Some caveats should be noted. First, the sample is small and a replication of the findings in a larger group is needed. A larger sample size will help to better understand whether this measure may consistently distinguish controls from patients with AD. Second, diagnosis of our patients with AD was made clinically and lacked neuropathologic confirmation. Because of low specificity of the NINCDS-ADRDA criteria for AD, we could not exclude co-occurrence of neurodegenerative conditions other than AD.

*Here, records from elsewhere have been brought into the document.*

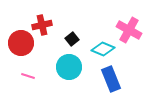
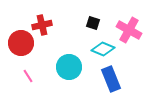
black square: moved 21 px right, 16 px up; rotated 32 degrees counterclockwise
pink line: rotated 40 degrees clockwise
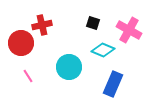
cyan diamond: moved 1 px down
blue rectangle: moved 2 px right, 5 px down; rotated 45 degrees clockwise
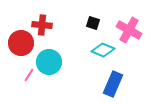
red cross: rotated 18 degrees clockwise
cyan circle: moved 20 px left, 5 px up
pink line: moved 1 px right, 1 px up; rotated 64 degrees clockwise
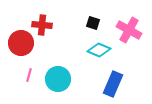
cyan diamond: moved 4 px left
cyan circle: moved 9 px right, 17 px down
pink line: rotated 16 degrees counterclockwise
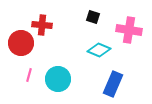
black square: moved 6 px up
pink cross: rotated 20 degrees counterclockwise
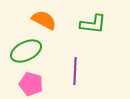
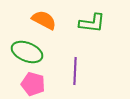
green L-shape: moved 1 px left, 1 px up
green ellipse: moved 1 px right, 1 px down; rotated 48 degrees clockwise
pink pentagon: moved 2 px right
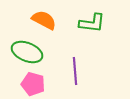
purple line: rotated 8 degrees counterclockwise
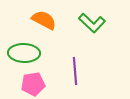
green L-shape: rotated 36 degrees clockwise
green ellipse: moved 3 px left, 1 px down; rotated 20 degrees counterclockwise
pink pentagon: rotated 25 degrees counterclockwise
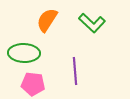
orange semicircle: moved 3 px right; rotated 85 degrees counterclockwise
pink pentagon: rotated 15 degrees clockwise
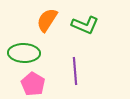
green L-shape: moved 7 px left, 2 px down; rotated 20 degrees counterclockwise
pink pentagon: rotated 25 degrees clockwise
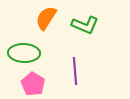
orange semicircle: moved 1 px left, 2 px up
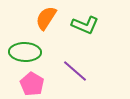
green ellipse: moved 1 px right, 1 px up
purple line: rotated 44 degrees counterclockwise
pink pentagon: moved 1 px left
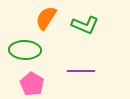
green ellipse: moved 2 px up
purple line: moved 6 px right; rotated 40 degrees counterclockwise
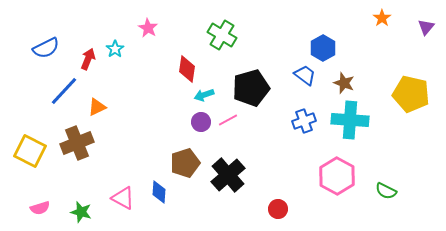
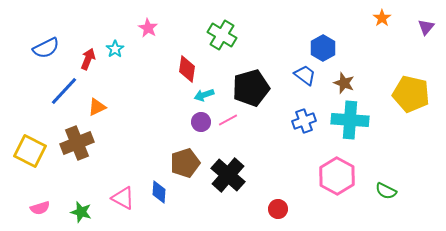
black cross: rotated 8 degrees counterclockwise
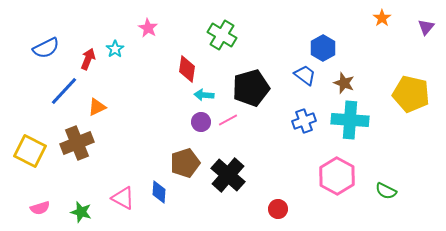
cyan arrow: rotated 24 degrees clockwise
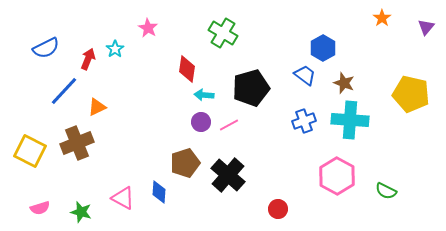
green cross: moved 1 px right, 2 px up
pink line: moved 1 px right, 5 px down
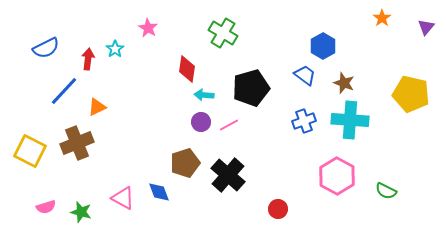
blue hexagon: moved 2 px up
red arrow: rotated 15 degrees counterclockwise
blue diamond: rotated 25 degrees counterclockwise
pink semicircle: moved 6 px right, 1 px up
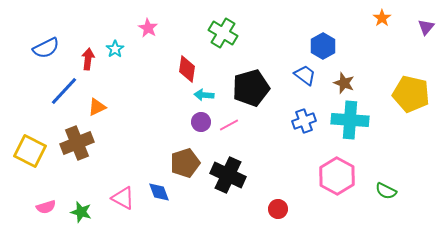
black cross: rotated 16 degrees counterclockwise
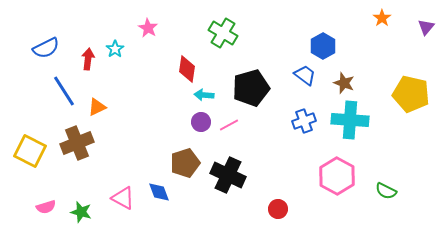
blue line: rotated 76 degrees counterclockwise
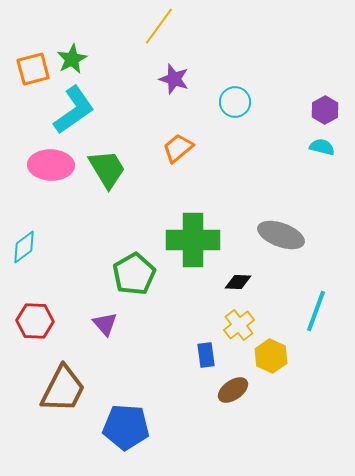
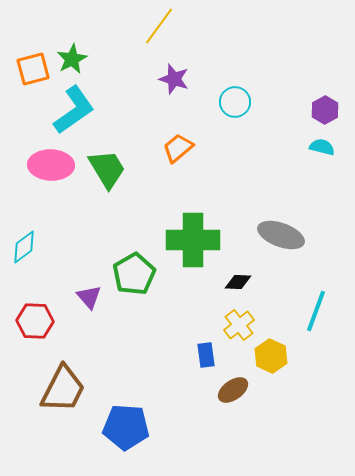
purple triangle: moved 16 px left, 27 px up
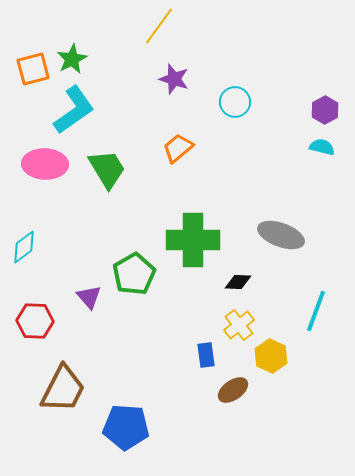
pink ellipse: moved 6 px left, 1 px up
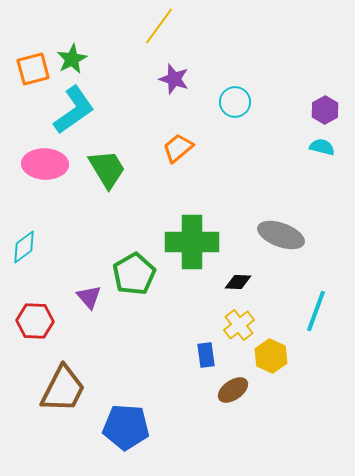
green cross: moved 1 px left, 2 px down
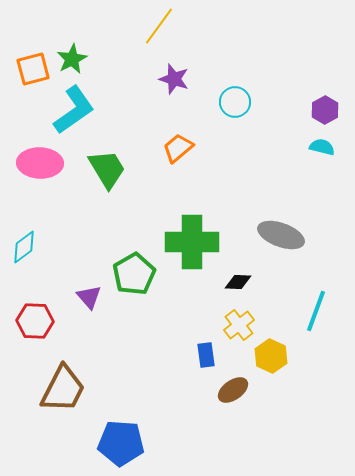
pink ellipse: moved 5 px left, 1 px up
blue pentagon: moved 5 px left, 16 px down
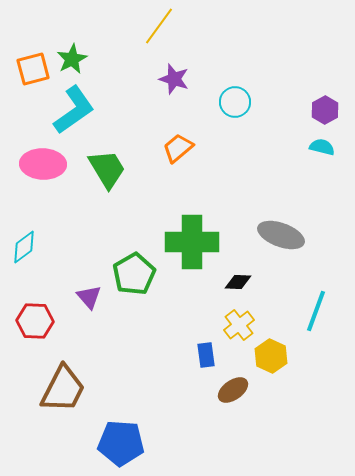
pink ellipse: moved 3 px right, 1 px down
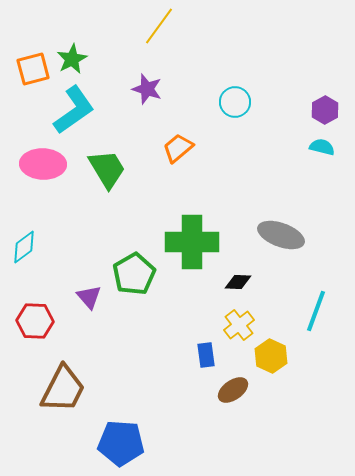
purple star: moved 27 px left, 10 px down
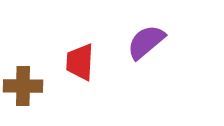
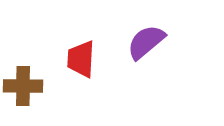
red trapezoid: moved 1 px right, 3 px up
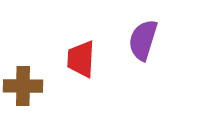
purple semicircle: moved 3 px left, 2 px up; rotated 33 degrees counterclockwise
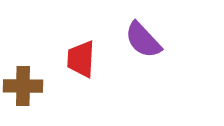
purple semicircle: rotated 60 degrees counterclockwise
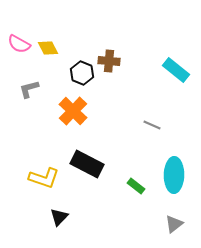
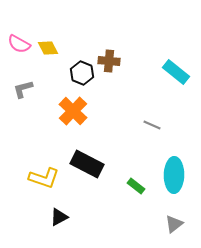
cyan rectangle: moved 2 px down
gray L-shape: moved 6 px left
black triangle: rotated 18 degrees clockwise
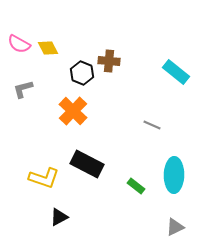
gray triangle: moved 1 px right, 3 px down; rotated 12 degrees clockwise
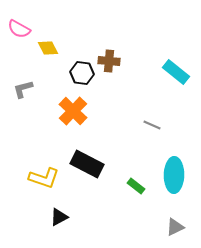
pink semicircle: moved 15 px up
black hexagon: rotated 15 degrees counterclockwise
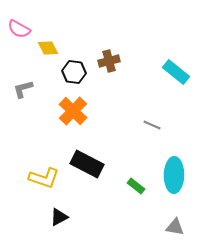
brown cross: rotated 20 degrees counterclockwise
black hexagon: moved 8 px left, 1 px up
gray triangle: rotated 36 degrees clockwise
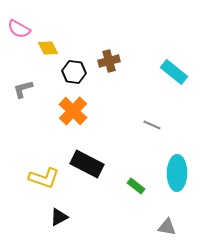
cyan rectangle: moved 2 px left
cyan ellipse: moved 3 px right, 2 px up
gray triangle: moved 8 px left
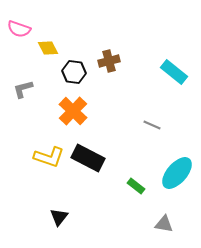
pink semicircle: rotated 10 degrees counterclockwise
black rectangle: moved 1 px right, 6 px up
cyan ellipse: rotated 40 degrees clockwise
yellow L-shape: moved 5 px right, 21 px up
black triangle: rotated 24 degrees counterclockwise
gray triangle: moved 3 px left, 3 px up
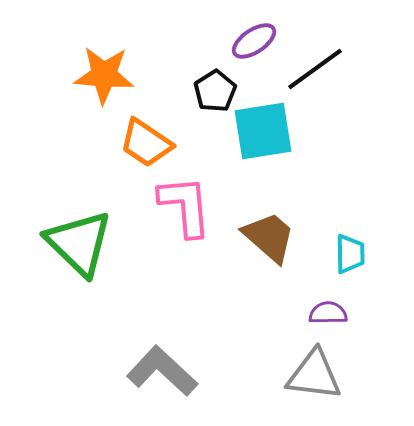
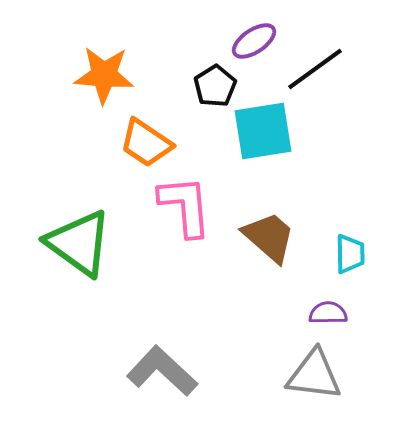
black pentagon: moved 5 px up
green triangle: rotated 8 degrees counterclockwise
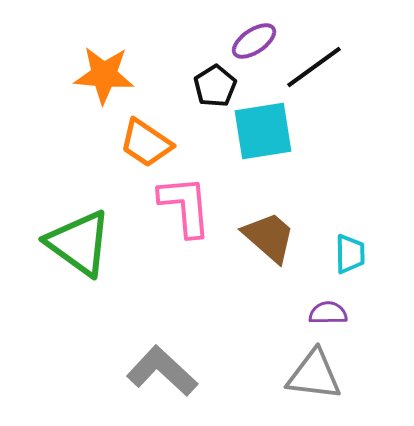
black line: moved 1 px left, 2 px up
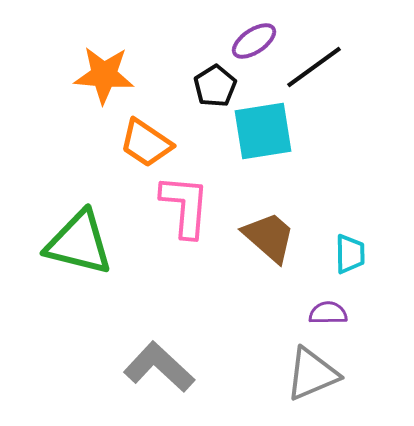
pink L-shape: rotated 10 degrees clockwise
green triangle: rotated 22 degrees counterclockwise
gray L-shape: moved 3 px left, 4 px up
gray triangle: moved 2 px left, 1 px up; rotated 30 degrees counterclockwise
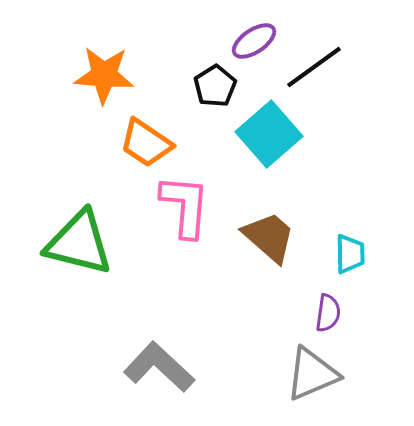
cyan square: moved 6 px right, 3 px down; rotated 32 degrees counterclockwise
purple semicircle: rotated 99 degrees clockwise
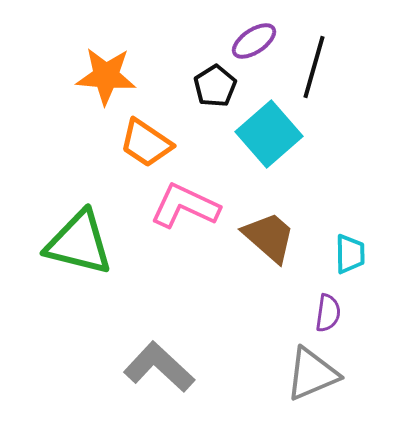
black line: rotated 38 degrees counterclockwise
orange star: moved 2 px right, 1 px down
pink L-shape: rotated 70 degrees counterclockwise
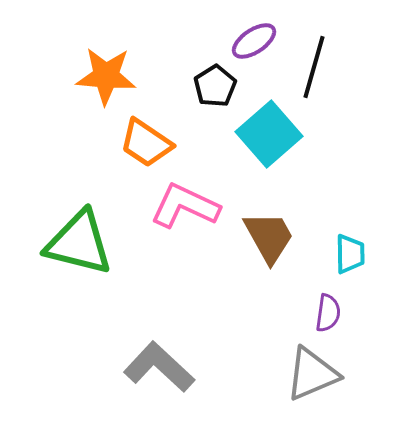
brown trapezoid: rotated 20 degrees clockwise
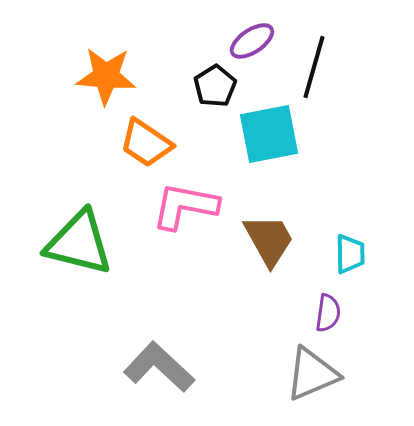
purple ellipse: moved 2 px left
cyan square: rotated 30 degrees clockwise
pink L-shape: rotated 14 degrees counterclockwise
brown trapezoid: moved 3 px down
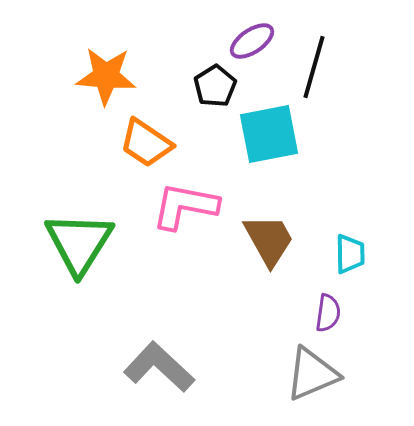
green triangle: rotated 48 degrees clockwise
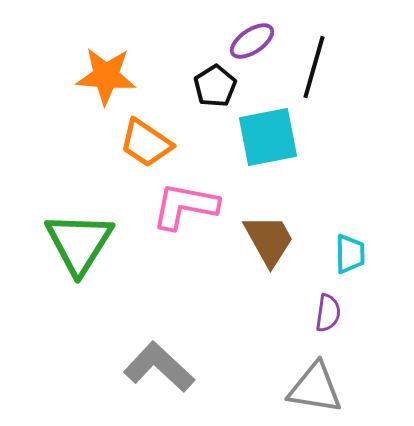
cyan square: moved 1 px left, 3 px down
gray triangle: moved 3 px right, 14 px down; rotated 32 degrees clockwise
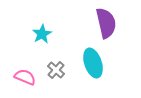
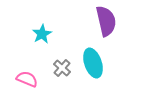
purple semicircle: moved 2 px up
gray cross: moved 6 px right, 2 px up
pink semicircle: moved 2 px right, 2 px down
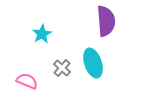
purple semicircle: rotated 8 degrees clockwise
pink semicircle: moved 2 px down
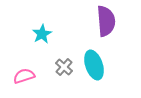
cyan ellipse: moved 1 px right, 2 px down
gray cross: moved 2 px right, 1 px up
pink semicircle: moved 3 px left, 5 px up; rotated 40 degrees counterclockwise
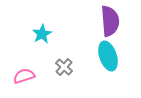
purple semicircle: moved 4 px right
cyan ellipse: moved 14 px right, 9 px up
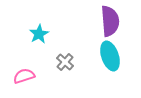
cyan star: moved 3 px left
cyan ellipse: moved 2 px right
gray cross: moved 1 px right, 5 px up
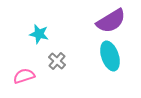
purple semicircle: moved 1 px right; rotated 64 degrees clockwise
cyan star: rotated 30 degrees counterclockwise
gray cross: moved 8 px left, 1 px up
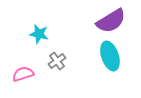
gray cross: rotated 12 degrees clockwise
pink semicircle: moved 1 px left, 2 px up
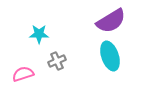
cyan star: rotated 12 degrees counterclockwise
gray cross: rotated 12 degrees clockwise
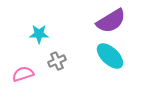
cyan ellipse: rotated 28 degrees counterclockwise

Third, our mapping of the local tissue differences to neuroanatomic regions is indirect, based on 3-dimensional reconstruction of the amygdala, suggesting that our inferences about the atrophy of specific nuclei may be insufficiently accurate and need at a minimum to be confirmed in independent studies. So far, no in vivo imaging technique has been able to directly segment the amygdalar nuclei, due to their complex organization and relatively small size. Finally, the 3-dimensional atlas that we used is derived from a single healthy subject,17 which therefore does not take into account the normal or pathologic intersubject morphologic variability.
Statistical analysis was conducted by Enrica Cavedo.
E. Cavedo, Dr. Boccardi, R. Ganzola, E. Canu, and Dr. Beltramello report no disclosures. Dr. Caltagirone has served on scientific advisory boards for Wyeth and Novartis and has received research support from the Italian Ministry of Health RF97. Dr. Thompson serves on editorial advisory boards for IEEE Transactions on Medical Imaging, Human Brain Mapping, Medical Image Analysis, Cerebral Cortex, Current Medical Imaging Reviews, Inverse Problems and Imaging, and Translational Neuroscience; and receives research support from the NIH. Dr. Frisoni reports no disclosures.